For textual information to be valid, its elements must have a valid frame structure for their annotations. For instance, if texts are supposed to be annotated by a genre attribute while the words in an analyzed text are supposed to be annotated by a grammatical category attribute, then a text annotated for grammatical category or a word annotated for genre would not be valid. The IT system described above has a simple form of validation like this. The user specifies an interlinear text model which declares to the system what the frame structure of the units of the analyzed text is to be. The interlinear text processor then enforces that model by ensuring that the output always conforms to the user-declared structure. It is impossible to produce an output which is structurally invalid.

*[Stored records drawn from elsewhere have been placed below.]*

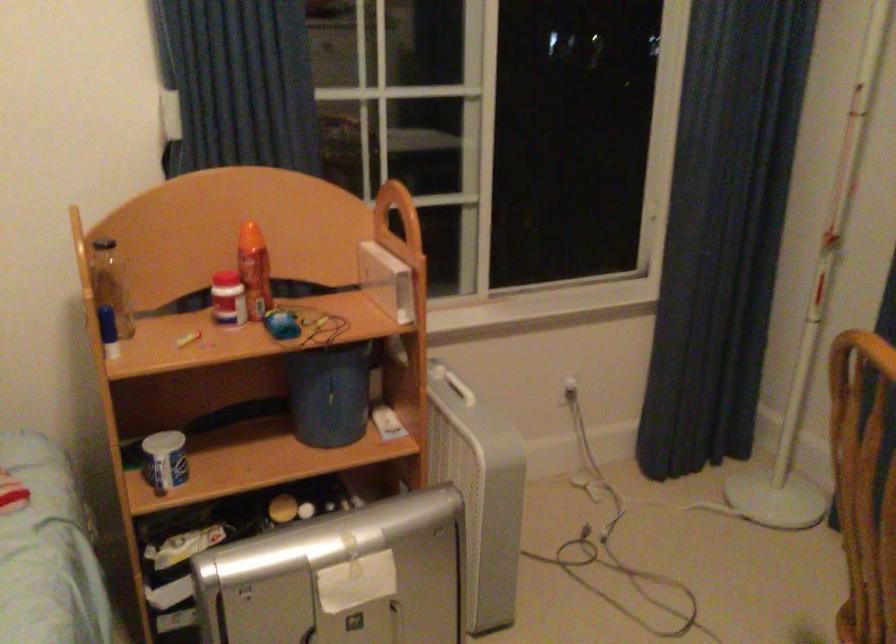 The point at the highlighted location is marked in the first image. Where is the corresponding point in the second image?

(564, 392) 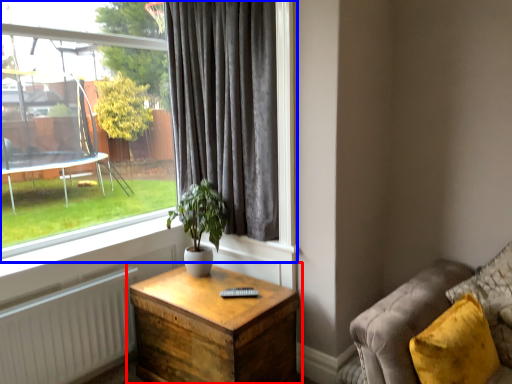 Question: Which of the following is the closest to the observer, nightstand (highlighted by a red box) or window (highlighted by a blue box)?

Choices:
 (A) nightstand
 (B) window

Answer: (A)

For textual information to be valid, the associative links in it must be valid. For instance, if the "part of speech" attribute of a subentry in the lexicon is supposed to be a link to a "part of speech" entry in the grammar, then a lexical subentry in which the part of speech attribute was linked to a text example would not be valid. The interlinear text model used in the IT system also involves a simple form of link validation. In the model, the values of a particular annotation are declared to be taken from one of the mapping relationships or range sets stored in the lexical database. Only values in that mapping or range set are allowed to occur in the final analyzed text.
This notion of validation is related to the traditional notion of a schema in database theory (Date 1981:390, 407ff.). The database schema names all of the record types in the database, the fields which each contains, the type constraints on the values of each field, integrity tests for values of certain fields, the dependency relationships between different parts of the database, and so on. The database management system is always at work to ensure that all proposed transactions on the database result in a valid database.
This is what we propose to build for CELLAR. In our case there will be a schematic definition for each text element type. That definition will declare the names of the attributes (that is, the frame slots) for that type, and a validation constraint for values of each attribute. A validation constraint is a predicate which must always be true of a value assigned to that attribute. Where the value is supposed to be a sequence of constituent content elements, the validation constraint would specify a regular expression pattern over the subordinate content element types. Where the value is supposed to be an associative link, the validation constraint would specify the type of the referred-to element and possibly a further constraint on its attribute values.
The key notion behind self-validation is that once the schema for a content element is defined, the system should be able to automatically validate every attempt to create or alter an instance of that element type. The problem gets particularly complex when the schema itself is allowed to change, for a single change could invalidate all existing instances of a certain element type. Fortunately, computer scientists are studying this problem and solutions exist (Lafue and Smith 1986, Morgenstern 1986, Shepherd and Kerschberg 1986, Zdonik 1986, Marek 1987).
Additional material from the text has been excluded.